Testimonies of Rupnik victims collected and published as a book. If Pope Francis had lived longer, this scandal would have overwhelmed him.
The ex-nun's complaint: "Rapes and group orgies. Rupnik raped me and said: you are going against God"
In Sacred Rapes (Rizzoli) the lawyer Laura Sgrò collects the testimonies of former nuns against their spiritual father, Marko Rupnik, and crumbles the web of silence that envelops abusers and the people who protect them
Rome, Laura Sgrò's office. Maria (fictitious name) enters. She is a nun. She says she was raped by a priest. "They also killed my son". Forced abortion. Maria cries, she doesn't know yet whether to expose herself. That is the first and only time she meets the lawyer. Gloria, Mirjam and Sister Samuelle, on the other hand, do not, they go to Sgrò's room and choose her as their lawyer. They all report the abuses committed by Marko Ivan Rupnik, a theologian, well-known artist and founder of the Aletti Center, former spiritual father of the Loyola Community.
The thread that runs around the chilling testimonies collected by Sgrò in the book Sacred Rapes (Rizzoli) twists in each chapter until it becomes barbed. Former nuns challenge the silence against abuses within the Church. In this powerful and brutal essay, the author defends the need for truth and becomes a megaphone for those who have chosen not to remain silent. Sgrò often speaks to her "courageous girls", reconstructs stories made of pain, confusion, loneliness, without sparing us details, and invites everyone (even that Maria) to come forward. With her writing, she crumbles the web of silence that envelops abusers and the people who protect them.
"Mine is the story of an emptying," Gloria Branciani tells 7. It begins in 1987 when she enters the Loyola Community of Menges and they entrust her with Marko Rupnik as her spiritual father. He is her confessor, he knows all her fragilities. He demands from her total availability and obedience, two traits that characterized the charisma of that community located 15 kilometers from Ljubljana. Rupnik begins a spiritual, psychological, sexual manipulation: he hugs her, kisses her on the mouth, rapes her. "He forced me to have orgies with him and another sister. In confession he told me: you don't want to do them because you are jealous, envious and self-centered."
How much room is there for consent, between obedience and the will of God?
She answers frankly: "My obedience has changed over time, at first I said no to Rupnik, then I obeyed because if I refused him, he attacked me and claimed that I was going against God. At a certain point I experienced a very deep identity crisis, there was an abuse of conscience". She went through the most difficult experience at 27: "Rupnik claims that at that time I had to assume dominant attitudes also from a sexual point of view. So he took me to a porno cinema twice. There I understood that it was better to die than to live. I ran away from the community and spent a night in the woods. Suddenly I felt that the Lord did not want my death. In that feeling there was a pain that saved me, feeling pain meant being alive". Branciani reported the sexual abuse to the ecclesiastical authorities, but was not believed. In 1994 she left the community.
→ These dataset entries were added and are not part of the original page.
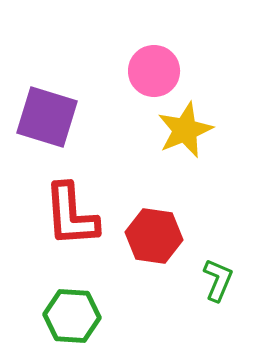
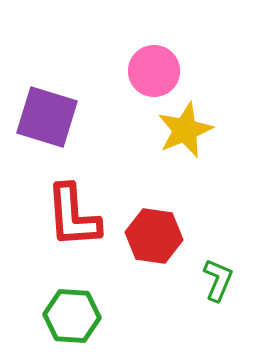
red L-shape: moved 2 px right, 1 px down
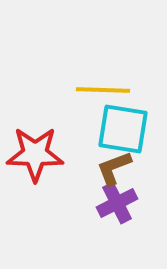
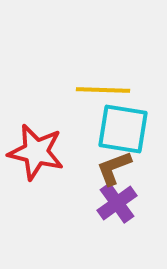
red star: moved 1 px right, 2 px up; rotated 12 degrees clockwise
purple cross: rotated 9 degrees counterclockwise
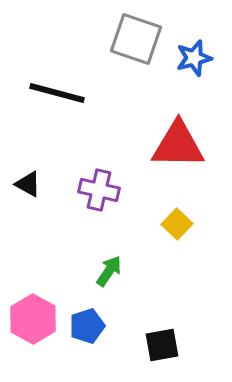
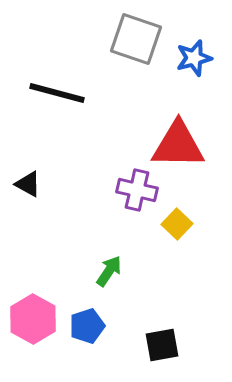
purple cross: moved 38 px right
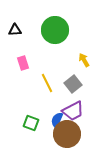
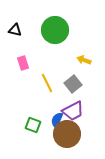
black triangle: rotated 16 degrees clockwise
yellow arrow: rotated 40 degrees counterclockwise
green square: moved 2 px right, 2 px down
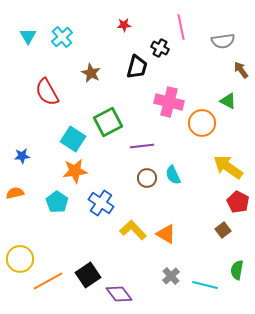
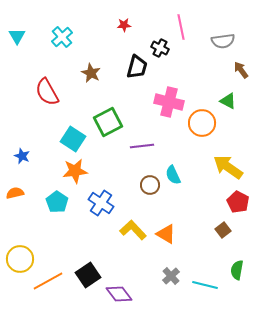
cyan triangle: moved 11 px left
blue star: rotated 28 degrees clockwise
brown circle: moved 3 px right, 7 px down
Mirjam Kovac is also a former nun. "I realized after 30 years that I too had suffered spiritual and conscience abuse," she admits. In 1989 she was sent to Rome to study canon law (she remained there to do a doctorate) and Rupnik forced her to sever all ties with Gloria because in his opinion they were too close. For a period she could not see or speak to her parents. At that time Kovac was the secretary of the founder and mother superior Ivanka Hosta. She says: "When Gloria ran away, at least 20 sisters came to me to tell me about the abuse they were suffering. I said to talk to Hosta. But she never admitted the truth about the reasons for Rupnik's departure." The climate in the community became oppressive. She lists the prohibitions: "I did not have the freedom to choose my confessor, I could not pray where I wanted. In 1996 I left, I was 34 years old."
The Loyola Community was placed under special administration. It should have been dissolved within a year from 20 October 2023, but, Sgrò claims in the book, it still exists.
The Dicastery for the Doctrine of the Faith has concluded its investigations into the Rupnik case and is working to establish an independent tribunal.
How has your relationship with faith changed? Mirjam answers: «In recent years I have felt an increasingly thick fog inside me. I began to see around me what the problems of other consecrated women were. At first I looked for another community, then I understood that although my relationship with God had grown, the Church was no longer the place I was looking for. There is a need for purification in the institution".
Sister Samuelle has not returned to a community either.